PROMPT
Where the material below has a line containing "情報更新日 ：2026/08/06", start repeating exactly, and keep going through the line containing "разочарования является принятие ситуации.", with no other lines.

>>

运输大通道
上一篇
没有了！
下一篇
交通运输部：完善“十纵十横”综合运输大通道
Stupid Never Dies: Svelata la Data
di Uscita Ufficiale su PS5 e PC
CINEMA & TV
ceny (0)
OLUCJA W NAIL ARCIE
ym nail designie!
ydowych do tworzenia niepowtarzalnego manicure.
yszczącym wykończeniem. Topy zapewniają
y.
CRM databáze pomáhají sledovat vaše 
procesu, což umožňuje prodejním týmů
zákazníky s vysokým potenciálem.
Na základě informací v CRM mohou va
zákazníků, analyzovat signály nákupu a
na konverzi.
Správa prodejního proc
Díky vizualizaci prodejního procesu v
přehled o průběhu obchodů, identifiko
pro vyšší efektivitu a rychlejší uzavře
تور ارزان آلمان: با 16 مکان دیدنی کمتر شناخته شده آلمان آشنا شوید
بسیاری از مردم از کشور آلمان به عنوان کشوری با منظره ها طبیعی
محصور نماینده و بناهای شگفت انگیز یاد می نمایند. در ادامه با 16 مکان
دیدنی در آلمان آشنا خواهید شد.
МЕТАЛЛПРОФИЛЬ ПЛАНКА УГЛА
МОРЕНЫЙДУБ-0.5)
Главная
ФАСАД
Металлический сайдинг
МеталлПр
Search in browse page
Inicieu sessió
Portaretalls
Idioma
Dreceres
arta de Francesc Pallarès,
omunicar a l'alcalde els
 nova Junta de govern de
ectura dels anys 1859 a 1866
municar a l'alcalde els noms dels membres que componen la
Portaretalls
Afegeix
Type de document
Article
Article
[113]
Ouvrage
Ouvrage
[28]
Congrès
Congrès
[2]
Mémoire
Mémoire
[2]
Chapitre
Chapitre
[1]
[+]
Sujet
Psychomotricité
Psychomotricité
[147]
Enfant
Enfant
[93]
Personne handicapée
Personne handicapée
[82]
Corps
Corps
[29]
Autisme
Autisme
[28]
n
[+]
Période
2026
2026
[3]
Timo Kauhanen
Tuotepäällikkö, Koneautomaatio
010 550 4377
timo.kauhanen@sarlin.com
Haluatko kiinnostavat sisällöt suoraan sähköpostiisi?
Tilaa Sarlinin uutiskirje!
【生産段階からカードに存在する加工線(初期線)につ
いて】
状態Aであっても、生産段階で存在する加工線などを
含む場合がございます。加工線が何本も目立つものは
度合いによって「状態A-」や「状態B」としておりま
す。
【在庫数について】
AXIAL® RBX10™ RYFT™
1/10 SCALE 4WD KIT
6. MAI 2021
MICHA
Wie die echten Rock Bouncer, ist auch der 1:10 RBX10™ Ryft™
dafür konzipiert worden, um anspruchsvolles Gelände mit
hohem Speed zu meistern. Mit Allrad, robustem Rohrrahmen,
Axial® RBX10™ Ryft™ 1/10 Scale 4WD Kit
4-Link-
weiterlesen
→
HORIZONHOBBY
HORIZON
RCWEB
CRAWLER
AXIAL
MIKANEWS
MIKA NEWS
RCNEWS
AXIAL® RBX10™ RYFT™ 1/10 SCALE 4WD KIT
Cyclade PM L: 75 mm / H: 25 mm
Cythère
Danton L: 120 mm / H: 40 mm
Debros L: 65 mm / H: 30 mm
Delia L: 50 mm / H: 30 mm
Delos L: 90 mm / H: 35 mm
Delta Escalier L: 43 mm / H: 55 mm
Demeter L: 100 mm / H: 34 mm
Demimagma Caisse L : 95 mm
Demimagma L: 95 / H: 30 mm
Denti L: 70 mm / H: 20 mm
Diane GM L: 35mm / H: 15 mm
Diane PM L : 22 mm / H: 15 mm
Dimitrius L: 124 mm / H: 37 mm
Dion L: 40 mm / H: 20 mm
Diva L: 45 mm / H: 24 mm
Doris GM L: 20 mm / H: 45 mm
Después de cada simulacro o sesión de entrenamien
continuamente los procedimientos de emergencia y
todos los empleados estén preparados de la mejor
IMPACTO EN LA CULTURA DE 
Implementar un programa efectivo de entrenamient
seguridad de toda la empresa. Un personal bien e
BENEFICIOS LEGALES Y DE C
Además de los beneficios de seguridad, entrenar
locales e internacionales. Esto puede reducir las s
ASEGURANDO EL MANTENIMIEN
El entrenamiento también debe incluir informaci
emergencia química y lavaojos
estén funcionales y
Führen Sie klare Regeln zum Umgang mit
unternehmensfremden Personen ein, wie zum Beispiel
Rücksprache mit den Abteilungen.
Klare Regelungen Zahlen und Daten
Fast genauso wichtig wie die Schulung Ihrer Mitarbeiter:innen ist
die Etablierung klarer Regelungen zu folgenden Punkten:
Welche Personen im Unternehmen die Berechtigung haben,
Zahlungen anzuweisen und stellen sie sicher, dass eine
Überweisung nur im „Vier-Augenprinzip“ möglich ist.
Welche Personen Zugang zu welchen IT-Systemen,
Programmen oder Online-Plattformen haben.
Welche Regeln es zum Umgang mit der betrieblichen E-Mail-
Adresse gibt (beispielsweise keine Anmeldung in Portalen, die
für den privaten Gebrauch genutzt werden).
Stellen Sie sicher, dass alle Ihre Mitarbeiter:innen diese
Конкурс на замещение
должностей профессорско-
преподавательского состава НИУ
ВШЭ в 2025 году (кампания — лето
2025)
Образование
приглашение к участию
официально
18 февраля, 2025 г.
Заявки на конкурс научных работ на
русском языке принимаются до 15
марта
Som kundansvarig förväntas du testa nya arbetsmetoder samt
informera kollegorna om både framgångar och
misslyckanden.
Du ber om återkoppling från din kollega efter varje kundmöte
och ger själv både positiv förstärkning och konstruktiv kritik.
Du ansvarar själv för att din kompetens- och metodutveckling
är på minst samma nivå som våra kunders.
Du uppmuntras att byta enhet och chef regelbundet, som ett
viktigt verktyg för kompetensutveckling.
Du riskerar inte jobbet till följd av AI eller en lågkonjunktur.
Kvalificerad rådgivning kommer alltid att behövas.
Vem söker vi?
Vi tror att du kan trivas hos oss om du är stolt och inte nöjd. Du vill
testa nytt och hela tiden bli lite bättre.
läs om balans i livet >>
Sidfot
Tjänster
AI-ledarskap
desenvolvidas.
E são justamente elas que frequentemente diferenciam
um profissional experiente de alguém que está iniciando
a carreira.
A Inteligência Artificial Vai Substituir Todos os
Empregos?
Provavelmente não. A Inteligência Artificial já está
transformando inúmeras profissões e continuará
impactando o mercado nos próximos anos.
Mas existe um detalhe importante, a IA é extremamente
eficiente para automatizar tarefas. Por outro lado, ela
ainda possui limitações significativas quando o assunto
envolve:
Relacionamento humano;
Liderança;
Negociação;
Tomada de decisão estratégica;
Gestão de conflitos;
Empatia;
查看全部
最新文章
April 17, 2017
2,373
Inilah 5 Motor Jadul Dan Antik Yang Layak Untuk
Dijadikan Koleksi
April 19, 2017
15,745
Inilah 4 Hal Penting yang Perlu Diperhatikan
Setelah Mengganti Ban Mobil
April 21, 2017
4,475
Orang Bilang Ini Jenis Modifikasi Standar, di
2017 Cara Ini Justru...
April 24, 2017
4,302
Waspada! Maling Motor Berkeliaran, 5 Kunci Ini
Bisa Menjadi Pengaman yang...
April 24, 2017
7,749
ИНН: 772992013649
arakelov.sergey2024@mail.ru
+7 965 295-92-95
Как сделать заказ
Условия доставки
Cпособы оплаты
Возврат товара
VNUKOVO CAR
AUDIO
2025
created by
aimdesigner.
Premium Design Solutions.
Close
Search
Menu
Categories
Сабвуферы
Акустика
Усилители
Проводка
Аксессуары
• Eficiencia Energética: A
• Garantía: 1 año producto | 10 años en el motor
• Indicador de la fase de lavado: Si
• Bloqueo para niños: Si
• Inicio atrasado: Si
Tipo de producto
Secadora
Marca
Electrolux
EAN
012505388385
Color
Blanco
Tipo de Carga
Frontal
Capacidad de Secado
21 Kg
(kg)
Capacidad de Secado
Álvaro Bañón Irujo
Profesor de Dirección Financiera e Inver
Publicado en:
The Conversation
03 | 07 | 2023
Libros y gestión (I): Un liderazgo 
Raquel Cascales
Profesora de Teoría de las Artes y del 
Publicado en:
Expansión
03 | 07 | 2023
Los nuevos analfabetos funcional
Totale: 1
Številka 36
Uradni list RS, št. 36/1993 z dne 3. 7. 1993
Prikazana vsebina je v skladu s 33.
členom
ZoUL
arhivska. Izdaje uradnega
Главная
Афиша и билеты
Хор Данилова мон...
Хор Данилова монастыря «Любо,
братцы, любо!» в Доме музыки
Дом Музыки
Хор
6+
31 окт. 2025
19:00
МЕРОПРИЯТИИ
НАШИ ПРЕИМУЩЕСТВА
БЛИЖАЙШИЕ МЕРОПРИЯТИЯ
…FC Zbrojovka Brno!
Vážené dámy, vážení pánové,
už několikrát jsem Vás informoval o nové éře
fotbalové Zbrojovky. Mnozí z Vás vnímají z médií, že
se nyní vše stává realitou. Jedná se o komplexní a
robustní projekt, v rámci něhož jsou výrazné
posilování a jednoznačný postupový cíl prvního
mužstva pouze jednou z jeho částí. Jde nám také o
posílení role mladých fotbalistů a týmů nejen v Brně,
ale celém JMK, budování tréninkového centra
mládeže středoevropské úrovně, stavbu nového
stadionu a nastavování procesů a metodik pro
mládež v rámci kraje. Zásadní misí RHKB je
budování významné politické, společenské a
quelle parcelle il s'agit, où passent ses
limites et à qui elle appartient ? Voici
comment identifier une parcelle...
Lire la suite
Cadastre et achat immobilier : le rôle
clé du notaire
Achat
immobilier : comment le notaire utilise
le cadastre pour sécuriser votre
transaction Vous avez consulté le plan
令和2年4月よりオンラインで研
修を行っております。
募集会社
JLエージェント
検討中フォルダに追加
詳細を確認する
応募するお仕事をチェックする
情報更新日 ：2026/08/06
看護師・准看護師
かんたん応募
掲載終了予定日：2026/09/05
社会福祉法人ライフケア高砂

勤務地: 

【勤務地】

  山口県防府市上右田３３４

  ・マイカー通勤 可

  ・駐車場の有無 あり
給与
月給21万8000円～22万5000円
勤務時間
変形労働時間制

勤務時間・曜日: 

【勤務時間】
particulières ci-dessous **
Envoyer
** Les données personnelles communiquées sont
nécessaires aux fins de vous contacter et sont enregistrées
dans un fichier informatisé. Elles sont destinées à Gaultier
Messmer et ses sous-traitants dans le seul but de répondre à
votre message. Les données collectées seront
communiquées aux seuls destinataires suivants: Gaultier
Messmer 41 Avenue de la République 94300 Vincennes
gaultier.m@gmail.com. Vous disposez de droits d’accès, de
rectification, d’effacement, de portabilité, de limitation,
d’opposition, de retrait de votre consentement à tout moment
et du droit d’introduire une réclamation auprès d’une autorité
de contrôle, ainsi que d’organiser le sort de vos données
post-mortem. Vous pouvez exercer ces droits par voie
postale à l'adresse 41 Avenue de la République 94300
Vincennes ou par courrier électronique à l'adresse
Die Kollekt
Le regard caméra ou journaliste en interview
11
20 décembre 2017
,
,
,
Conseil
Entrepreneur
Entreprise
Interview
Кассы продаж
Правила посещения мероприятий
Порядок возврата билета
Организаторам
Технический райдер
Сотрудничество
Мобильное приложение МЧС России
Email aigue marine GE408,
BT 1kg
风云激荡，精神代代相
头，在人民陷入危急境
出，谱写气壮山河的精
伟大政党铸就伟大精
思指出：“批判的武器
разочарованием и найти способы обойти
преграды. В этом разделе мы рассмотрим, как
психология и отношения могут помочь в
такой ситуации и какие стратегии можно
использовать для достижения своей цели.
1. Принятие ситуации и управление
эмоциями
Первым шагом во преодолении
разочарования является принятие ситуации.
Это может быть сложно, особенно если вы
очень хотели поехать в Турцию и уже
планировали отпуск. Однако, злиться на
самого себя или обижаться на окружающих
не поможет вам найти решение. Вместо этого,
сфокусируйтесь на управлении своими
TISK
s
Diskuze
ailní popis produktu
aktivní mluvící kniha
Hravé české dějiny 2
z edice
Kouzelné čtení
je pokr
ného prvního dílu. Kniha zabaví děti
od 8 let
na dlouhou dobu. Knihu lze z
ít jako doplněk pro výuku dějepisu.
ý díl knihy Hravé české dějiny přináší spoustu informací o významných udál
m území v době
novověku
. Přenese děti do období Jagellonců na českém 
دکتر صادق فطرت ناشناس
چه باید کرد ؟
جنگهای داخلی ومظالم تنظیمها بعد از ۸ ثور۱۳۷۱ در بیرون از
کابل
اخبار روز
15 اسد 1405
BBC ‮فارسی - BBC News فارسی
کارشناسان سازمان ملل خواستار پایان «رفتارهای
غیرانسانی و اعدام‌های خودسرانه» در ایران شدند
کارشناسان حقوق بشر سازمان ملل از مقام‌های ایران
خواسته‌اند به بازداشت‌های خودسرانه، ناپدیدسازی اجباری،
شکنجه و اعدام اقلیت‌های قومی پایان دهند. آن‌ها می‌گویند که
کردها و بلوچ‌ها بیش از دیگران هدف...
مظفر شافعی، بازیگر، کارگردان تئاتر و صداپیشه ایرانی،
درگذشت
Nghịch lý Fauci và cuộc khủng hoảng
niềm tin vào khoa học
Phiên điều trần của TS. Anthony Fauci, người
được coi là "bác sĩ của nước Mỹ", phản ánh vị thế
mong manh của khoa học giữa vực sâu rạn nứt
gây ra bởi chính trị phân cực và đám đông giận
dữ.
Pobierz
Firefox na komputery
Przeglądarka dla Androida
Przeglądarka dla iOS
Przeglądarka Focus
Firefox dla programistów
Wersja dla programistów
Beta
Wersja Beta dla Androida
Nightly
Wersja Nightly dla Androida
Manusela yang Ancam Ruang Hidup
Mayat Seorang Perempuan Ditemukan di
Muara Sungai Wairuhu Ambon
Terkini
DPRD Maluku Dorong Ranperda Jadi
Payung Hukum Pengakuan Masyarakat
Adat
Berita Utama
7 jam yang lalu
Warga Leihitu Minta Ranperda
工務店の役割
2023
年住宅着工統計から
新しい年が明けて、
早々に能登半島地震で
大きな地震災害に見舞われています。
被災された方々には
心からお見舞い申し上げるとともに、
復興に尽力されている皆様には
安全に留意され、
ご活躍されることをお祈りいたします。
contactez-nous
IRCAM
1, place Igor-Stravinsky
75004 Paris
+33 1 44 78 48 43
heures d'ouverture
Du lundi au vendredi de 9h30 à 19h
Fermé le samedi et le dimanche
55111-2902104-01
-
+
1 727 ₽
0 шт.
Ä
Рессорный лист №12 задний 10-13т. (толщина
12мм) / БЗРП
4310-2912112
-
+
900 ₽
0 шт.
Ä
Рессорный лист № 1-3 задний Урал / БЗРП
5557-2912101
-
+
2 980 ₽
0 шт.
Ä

<<

RESULT OF THE TASK
情報更新日 ：2026/08/06
看護師・准看護師
かんたん応募
掲載終了予定日：2026/09/05
社会福祉法人ライフケア高砂

勤務地: 

【勤務地】

  山口県防府市上右田３３４

  ・マイカー通勤 可

  ・駐車場の有無 あり
給与
月給21万8000円～22万5000円
勤務時間
変形労働時間制

勤務時間・曜日: 

【勤務時間】
particulières ci-dessous **
Envoyer
** Les données personnelles communiquées sont
nécessaires aux fins de vous contacter et sont enregistrées
dans un fichier informatisé. Elles sont destinées à Gaultier
Messmer et ses sous-traitants dans le seul but de répondre à
votre message. Les données collectées seront
communiquées aux seuls destinataires suivants: Gaultier
Messmer 41 Avenue de la République 94300 Vincennes
gaultier.m@gmail.com. Vous disposez de droits d’accès, de
rectification, d’effacement, de portabilité, de limitation,
d’opposition, de retrait de votre consentement à tout moment
et du droit d’introduire une réclamation auprès d’une autorité
de contrôle, ainsi que d’organiser le sort de vos données
post-mortem. Vous pouvez exercer ces droits par voie
postale à l'adresse 41 Avenue de la République 94300
Vincennes ou par courrier électronique à l'adresse
Die Kollekt
Le regard caméra ou journaliste en interview
11
20 décembre 2017
,
,
,
Conseil
Entrepreneur
Entreprise
Interview
Кассы продаж
Правила посещения мероприятий
Порядок возврата билета
Организаторам
Технический райдер
Сотрудничество
Мобильное приложение МЧС России
Email aigue marine GE408,
BT 1kg
风云激荡，精神代代相
头，在人民陷入危急境
出，谱写气壮山河的精
伟大政党铸就伟大精
思指出：“批判的武器
разочарованием и найти способы обойти
преграды. В этом разделе мы рассмотрим, как
психология и отношения могут помочь в
такой ситуации и какие стратегии можно
использовать для достижения своей цели.
1. Принятие ситуации и управление
эмоциями
Первым шагом во преодолении
разочарования является принятие ситуации.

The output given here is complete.